L’assistenza domiciliare è stato il primo compito di queste Unità, ma non l’unica attività. «In una prima fase il progetto Usca è stato seguire a casa i pazienti. La casa è il primo posto dove può essere preso in carico un paziente. Nelle regioni dove è maggiore la copertura Usca si sono ridotte le ospedalizzazioni – osserva De Virgilio -. Poi si è aperta una seconda fase, che prosegue tuttora, in cui i medici delle Usca sono stati impiegati per i tamponi, per i vaccini a domicilio e negli hub vaccinali e anche nelle attività di contact tracing».
Un lavoro faticoso, in cui la componente umana non è affatto secondaria, perché un medico a casa è spesso un ancora di salvezza in un momento difficile. «È stata un’esperienza molto forte – racconta Nadia Neri -. A volte facevamo visite domiciliari mattina e sera, anche fuori dall’orario di servizio, perchè soprattutto nel primo periodo i casi aumentavano a dismisura, molte persone erano spaventate e non sapevano a cosa sarebbero andate incontro.
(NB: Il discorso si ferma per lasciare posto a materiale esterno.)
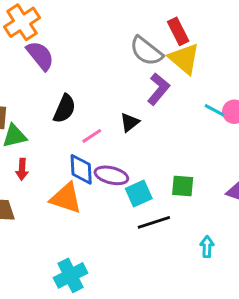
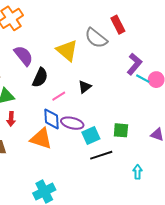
purple semicircle: (40, 56) -> (24, 56), moved
yellow triangle: (184, 59) -> (67, 51), moved
purple L-shape: (158, 89) -> (134, 64), moved

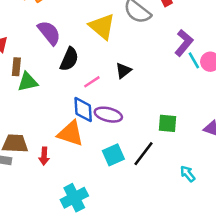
cyan line: (143, 79) -> (194, 60), turned 32
red arrow: (11, 119) -> (44, 156), moved
cyan square: (91, 136) -> (113, 155), moved
black line: (101, 155) -> (144, 154), turned -35
cyan arrow: (138, 172) -> (188, 174), turned -40

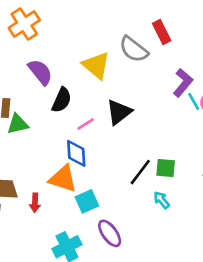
black triangle: (123, 71) -> (119, 112), size x1.5
purple ellipse: (108, 115) -> (110, 233), moved, turned 40
black line: (144, 154) -> (140, 172), moved
cyan square: (113, 155) -> (87, 201), moved
cyan arrow: (188, 174) -> (162, 200), moved

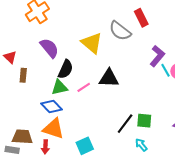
black triangle: (119, 112) -> (109, 78), turned 40
green triangle: (18, 124) -> (60, 87), moved
blue diamond: (76, 153) -> (51, 107), moved, turned -40
orange triangle: (63, 179) -> (53, 129), moved

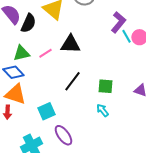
black semicircle: (66, 69) -> (28, 23), moved
black line: (125, 124) -> (72, 81), moved

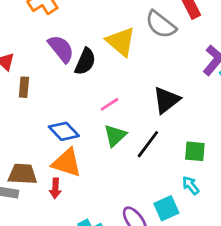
black triangle: (70, 44) -> (166, 100), moved, turned -40
green triangle: (21, 53) -> (115, 136), moved, turned -30
cyan square: (46, 111) -> (166, 208), moved

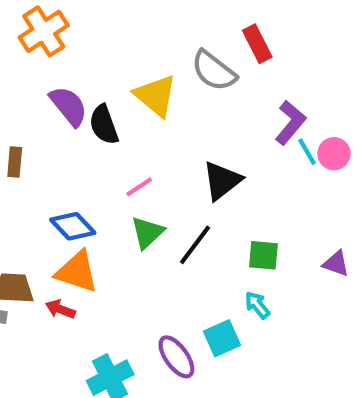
black semicircle: (85, 62) -> (104, 125), turned 136
red arrow: (55, 188) -> (60, 309), turned 108

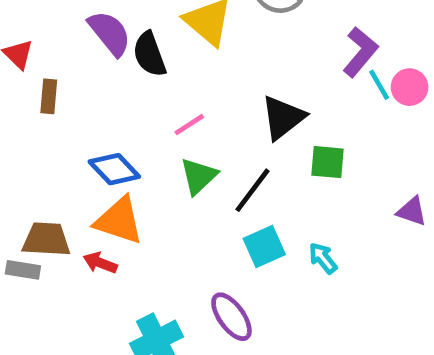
green square: (263, 255) -> (328, 162), moved
cyan square: (222, 338) -> (264, 246), moved

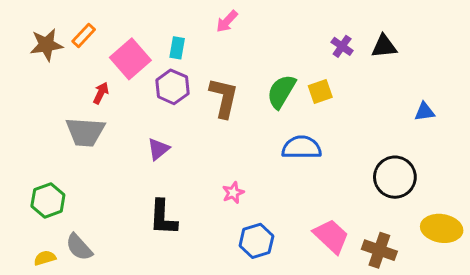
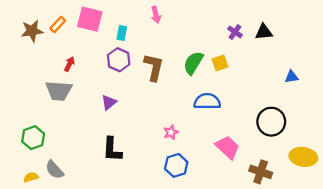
pink arrow: (227, 21) -> (156, 15), turned -56
pink square: (130, 59) -> (90, 19), moved, turned -35
pink star: (233, 193) -> (171, 132), moved
pink trapezoid: (331, 236) -> (227, 147), moved

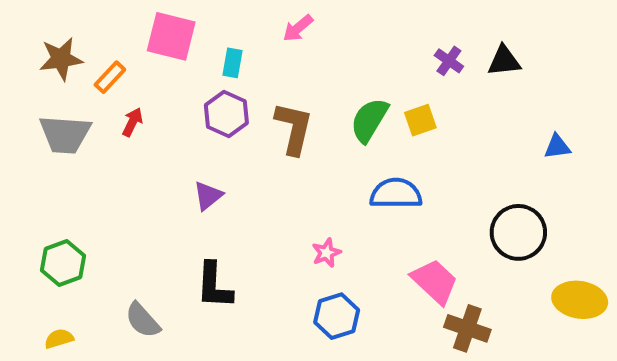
pink arrow: (156, 15) -> (298, 28), turned 63
orange rectangle: (58, 24) -> (110, 77), moved
gray trapezoid: (59, 91) -> (65, 134), moved
gray semicircle: (54, 170) -> (143, 320), moved
brown cross: (261, 172) -> (467, 328), moved

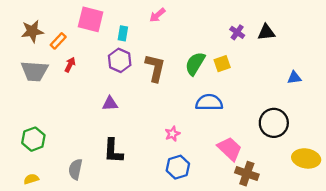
purple triangle: (208, 196) -> (110, 103), turned 35
gray semicircle: (143, 320) -> (75, 169), turned 54

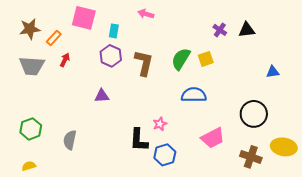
pink arrow: (157, 15) -> (146, 14), turned 56
pink trapezoid: (230, 149) -> (213, 138), turned 110
black L-shape: (113, 151) -> (139, 140), moved
gray semicircle: (75, 169) -> (70, 140), moved
brown cross: (247, 174) -> (251, 157), moved

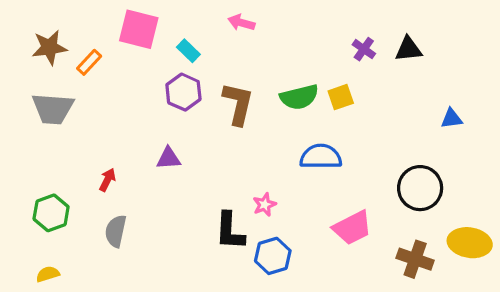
cyan rectangle: (114, 31) -> (188, 51), turned -56
green semicircle: (181, 59) -> (299, 97), turned -135
red arrow: (65, 60) -> (107, 180), moved

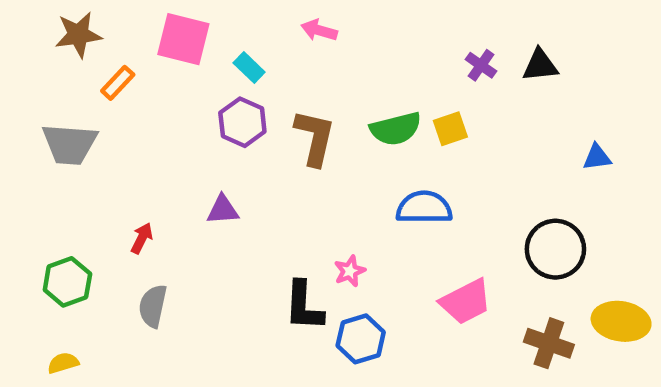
brown star: (49, 47) -> (78, 35), moved

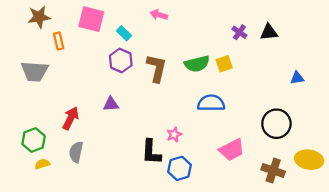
orange rectangle: (118, 83) -> (59, 41), turned -56
red arrow: (142, 238) -> (71, 118), size x1.5
yellow semicircle: (63, 363) -> (42, 164), moved

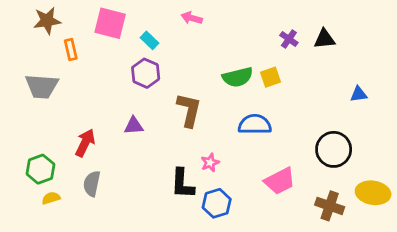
brown L-shape: (157, 68) -> (189, 110), moved

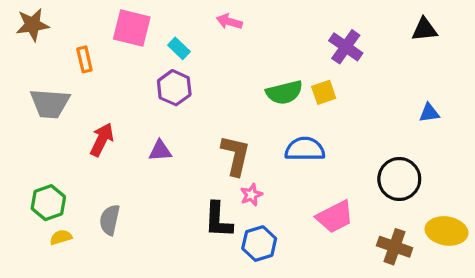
brown star: (47, 21) -> (33, 25), moved
purple cross: (289, 39) -> (346, 47), size x1.5
black triangle: (324, 39) -> (424, 29), moved
brown L-shape: (189, 110) -> (236, 155), moved
red arrow: (85, 143) -> (102, 140), moved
Molti ci hanno conosciuto vedendoci solo negli occhi o semplicemente per la nostra voce, ma con loro si è creato un rapporto speciale».
Nei giorni scorsi in una lettera aperta rivolta al Ministro della Salute Roberto Speranza alcuni medici Usca, tra cui Cesare De Virgilio, hanno spiegato le loro ragioni e ricordato che “smantellare le Unità è un errore madornale”.
«Il mondo chiede una sanità quanto più possibile vicina ai cittadini – spiega De Virgilio -. Gli ospedali a volte sono cattedrali nel deserto. Per questo occorre immaginare un modello coordinato con i medici di base, una guardia medica diurna che vada a visitare i pazienti. Potremmo essere una sorta di braccio operativo dei MMG».
«Ci occupiamo di pazienti che hanno necessità di uno stretto monitoraggio mattina e sera e di frequenti visite domiciliari – ricorda la dottoressa Neri -. Per questo l’idea di smantellare le Usca mi lascia perplessa: come può un servizio di medicina generale che già presenta una grossa carenza di medici avere la possibilità di effettuare questo tipo di lavoro, accessi e visite domiciliari che richiedono anche una certa tempistica? Con l’arrivo dell’influenza noi potremmo essere un servizio che fa una diagnosi differenziale tra semplice febbre e Covid. La pandemia non è ancora finita».